A (re) emergência dos casos de Tifo Aviário tem se apresentado sob duas situações principais: Quadros esporádicos em frangos, na maioria acima de 30 dias de idade, mostrando mortalidade constante e crescente, mas nunca com índices muito elevados. Lesões nos órgão abdominais, incluindo fígado, baço e coração levam a suspeita inicial de Colibacilose; muitas vezes erroneamente confirmada nos exames laboratoriais. Resultados parcialmente positivos da aplicação de antibioticoterapia acabam reforçando a falsa suspeita clínica. A repetição aleatória do quadro, em diferentes lotes de frangos, acaba despertando para outro problema que não o diagnostico inicial. A rastreabilidade da situação acaba levando a origem para as matrizes, onde a suspeita de Tifo fica mais evidente.
Em outra situação, a suspeita começa nos lotes de matrizes em produção, com as mesmas observações descritas para os lotes de frangos e o mesmo encaminhamento. Nas matrizes as lesões hepáticas são mais evidentes, podendo ou não haver as clássicas lesões nos ovários. É rara a observação de aves doentes na inspeção do lote, embora a mortalidade - aparentemente ocorrendo no período noturno -, seja crescente.
Os quadros em frangos e matrizes, quase sempre, ocorrem simultaneamente, embora possam passar desconectados por algum tempo. Os casos em frangos, sempre, envolvem as matrizes como origem.
Devido as particularidade de baixa transmissibilidade - mesmo a transovariana - a doença, contudo presente, pode passar despercebida por meses em uma integração de frangos.
Rastrear a origem do Tifo em matrizes é uma tarefa extremamente complicada e difícil. A principal origem é a horizontal, da reprodutora para a sua progênie. Como a infecção é raramente revelada em aves jovens; quando ela é diagnosticada na vida adulta, fica difícil culpar o fornecedor dos lotes pelo problema. As questões internas dos produtores de material genético, para esta questão, são tratadas sob estrito segredo a sete-chaves. Sobra assim, o relacionamento ético comercial para o encaminhamento da questão, quando o mesmo não é desmascarado pela ocorrência simultânea em vários lotes e clientes.
Outras fontes de infecção a considerar são as criações de aves caipiras, de fundo de quintal, ou mesmo, pequenas criações não industriais, e aves ornamentais. Estas aves podem funcionar como portadoras sãs. A considerar que a excreção fecal de S. Gallinarum tem taxa baixa, e que o agente vive pouco tempo no meio ambiente, é necessário que lotes industriais tenham íntimo contato com estas criações, seja através do contato direto ave-a-ave, ou através das suas fezes contaminando material de cama ou outro que adentre a um galpão sem a necessária desinfecção prévia.

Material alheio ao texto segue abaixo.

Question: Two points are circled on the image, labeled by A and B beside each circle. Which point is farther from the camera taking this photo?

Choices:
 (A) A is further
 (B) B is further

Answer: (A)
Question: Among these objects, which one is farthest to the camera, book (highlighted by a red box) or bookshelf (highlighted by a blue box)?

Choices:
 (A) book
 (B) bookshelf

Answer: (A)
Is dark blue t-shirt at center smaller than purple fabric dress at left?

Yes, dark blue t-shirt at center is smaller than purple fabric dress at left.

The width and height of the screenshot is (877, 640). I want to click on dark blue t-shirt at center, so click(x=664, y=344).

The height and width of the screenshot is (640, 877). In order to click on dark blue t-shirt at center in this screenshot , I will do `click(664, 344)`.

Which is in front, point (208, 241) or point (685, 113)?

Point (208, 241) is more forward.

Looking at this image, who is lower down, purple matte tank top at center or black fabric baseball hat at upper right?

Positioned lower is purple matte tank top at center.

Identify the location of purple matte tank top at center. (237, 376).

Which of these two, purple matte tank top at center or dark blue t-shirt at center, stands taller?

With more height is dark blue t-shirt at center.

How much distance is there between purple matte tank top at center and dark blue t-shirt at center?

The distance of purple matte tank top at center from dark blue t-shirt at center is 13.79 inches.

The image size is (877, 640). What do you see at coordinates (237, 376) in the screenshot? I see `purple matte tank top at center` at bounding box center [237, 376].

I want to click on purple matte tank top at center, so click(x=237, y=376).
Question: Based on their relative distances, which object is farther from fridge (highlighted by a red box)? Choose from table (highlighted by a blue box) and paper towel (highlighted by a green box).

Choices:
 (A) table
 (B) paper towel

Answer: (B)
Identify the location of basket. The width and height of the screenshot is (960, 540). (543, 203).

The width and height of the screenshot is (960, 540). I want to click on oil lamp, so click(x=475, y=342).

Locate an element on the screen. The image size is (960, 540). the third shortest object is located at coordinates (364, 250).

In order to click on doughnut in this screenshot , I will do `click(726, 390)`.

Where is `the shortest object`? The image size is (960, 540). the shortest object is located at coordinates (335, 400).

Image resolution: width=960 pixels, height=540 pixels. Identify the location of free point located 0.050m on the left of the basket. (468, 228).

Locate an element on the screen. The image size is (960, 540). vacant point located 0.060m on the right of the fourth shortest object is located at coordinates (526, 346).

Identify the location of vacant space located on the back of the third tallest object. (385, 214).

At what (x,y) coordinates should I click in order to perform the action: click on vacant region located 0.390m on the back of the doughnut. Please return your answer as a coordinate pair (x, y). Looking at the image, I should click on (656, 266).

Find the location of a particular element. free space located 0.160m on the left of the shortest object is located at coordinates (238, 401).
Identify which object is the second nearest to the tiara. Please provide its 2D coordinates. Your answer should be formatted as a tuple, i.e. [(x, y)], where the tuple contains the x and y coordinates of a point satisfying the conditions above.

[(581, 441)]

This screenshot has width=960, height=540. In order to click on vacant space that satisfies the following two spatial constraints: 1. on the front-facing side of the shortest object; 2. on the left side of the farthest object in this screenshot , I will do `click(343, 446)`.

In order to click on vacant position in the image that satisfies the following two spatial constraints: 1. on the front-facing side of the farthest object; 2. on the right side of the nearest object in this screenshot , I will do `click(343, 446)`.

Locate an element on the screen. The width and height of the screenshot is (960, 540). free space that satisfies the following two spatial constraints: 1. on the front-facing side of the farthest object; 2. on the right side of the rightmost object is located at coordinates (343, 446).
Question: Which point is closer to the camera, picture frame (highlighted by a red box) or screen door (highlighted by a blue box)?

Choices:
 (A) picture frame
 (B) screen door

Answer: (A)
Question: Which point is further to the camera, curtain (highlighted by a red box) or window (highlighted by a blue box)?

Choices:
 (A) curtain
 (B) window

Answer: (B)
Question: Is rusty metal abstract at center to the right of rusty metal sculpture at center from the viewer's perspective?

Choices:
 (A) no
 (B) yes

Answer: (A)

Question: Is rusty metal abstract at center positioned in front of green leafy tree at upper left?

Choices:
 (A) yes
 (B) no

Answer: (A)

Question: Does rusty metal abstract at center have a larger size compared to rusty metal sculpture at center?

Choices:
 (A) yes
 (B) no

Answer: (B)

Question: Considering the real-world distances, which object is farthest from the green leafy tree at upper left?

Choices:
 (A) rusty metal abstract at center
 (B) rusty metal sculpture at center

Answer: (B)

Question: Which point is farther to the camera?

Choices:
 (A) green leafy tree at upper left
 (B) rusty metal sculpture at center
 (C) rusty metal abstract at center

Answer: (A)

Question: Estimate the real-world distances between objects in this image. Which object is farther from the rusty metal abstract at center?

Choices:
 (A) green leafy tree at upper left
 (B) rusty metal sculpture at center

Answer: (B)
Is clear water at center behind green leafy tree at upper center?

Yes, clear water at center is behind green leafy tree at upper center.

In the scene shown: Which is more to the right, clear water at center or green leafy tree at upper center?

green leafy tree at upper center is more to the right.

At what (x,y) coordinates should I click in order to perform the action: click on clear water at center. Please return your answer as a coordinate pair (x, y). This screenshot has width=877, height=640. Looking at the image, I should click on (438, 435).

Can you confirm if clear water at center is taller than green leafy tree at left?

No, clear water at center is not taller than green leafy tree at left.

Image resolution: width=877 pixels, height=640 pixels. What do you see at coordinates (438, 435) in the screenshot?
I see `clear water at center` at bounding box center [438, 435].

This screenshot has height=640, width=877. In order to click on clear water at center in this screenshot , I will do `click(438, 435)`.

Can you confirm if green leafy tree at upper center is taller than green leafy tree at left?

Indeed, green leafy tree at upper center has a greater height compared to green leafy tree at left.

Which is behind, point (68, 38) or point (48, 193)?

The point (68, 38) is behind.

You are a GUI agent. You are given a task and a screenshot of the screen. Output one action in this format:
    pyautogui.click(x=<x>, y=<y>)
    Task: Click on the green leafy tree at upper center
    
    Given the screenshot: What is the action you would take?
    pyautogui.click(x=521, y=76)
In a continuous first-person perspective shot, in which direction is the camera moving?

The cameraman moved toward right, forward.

Como lidar com os (re) emergentes casos de Tifo Aviário
Uma vez diagnostica a doença através do perfeito isolamento e identificação do agente, a conduta clássica é a eliminação sumária dos lotes sabidamente confirmados como infectados, e dos seus ovos. Muitas das vezes a empresa, em função da dimensão do problema diagnosticado e das conseqüências pelas perdas nesta prática, tem dificuldade em adotar este procedimento.
É comum que, nos casos de Tifo, apenas um ou alguns galpões apresentem a infecção. E, mesmo assim, em apenas alguns boxes, não contaminando os demais, o que não é muito raro.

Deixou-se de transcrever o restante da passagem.